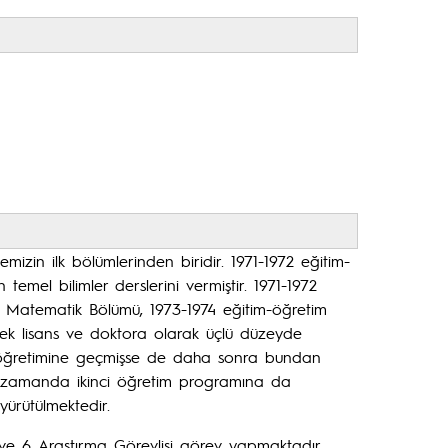
mizin ilk bölümlerinden biridir. 1971-1972 eğitim-
mel bilimler derslerini vermiştir. 1971-1972
yan Matematik Bölümü, 1973-1974 eğitim-öğretim
ksek lisans ve doktora olarak üçlü düzeyde
ği öğretimine geçmişse de daha sonra bundan
nı zamanda ikinci öğretim programına da
yürütülmektedir.
 ve 6 Araştırma Görevlisi görev yapmaktadır.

****

▶ [YOUR GOAL] Your answer should be the line with "mel bilimler derslerini vermiştir. 1971-1972" and all lines after it in the listing above, repeated exactly. No other lines belong.

▶ [RESULT OF THE TASK]
mel bilimler derslerini vermiştir. 1971-1972
yan Matematik Bölümü, 1973-1974 eğitim-öğretim
ksek lisans ve doktora olarak üçlü düzeyde
ği öğretimine geçmişse de daha sonra bundan
nı zamanda ikinci öğretim programına da
yürütülmektedir.
 ve 6 Araştırma Görevlisi görev yapmaktadır.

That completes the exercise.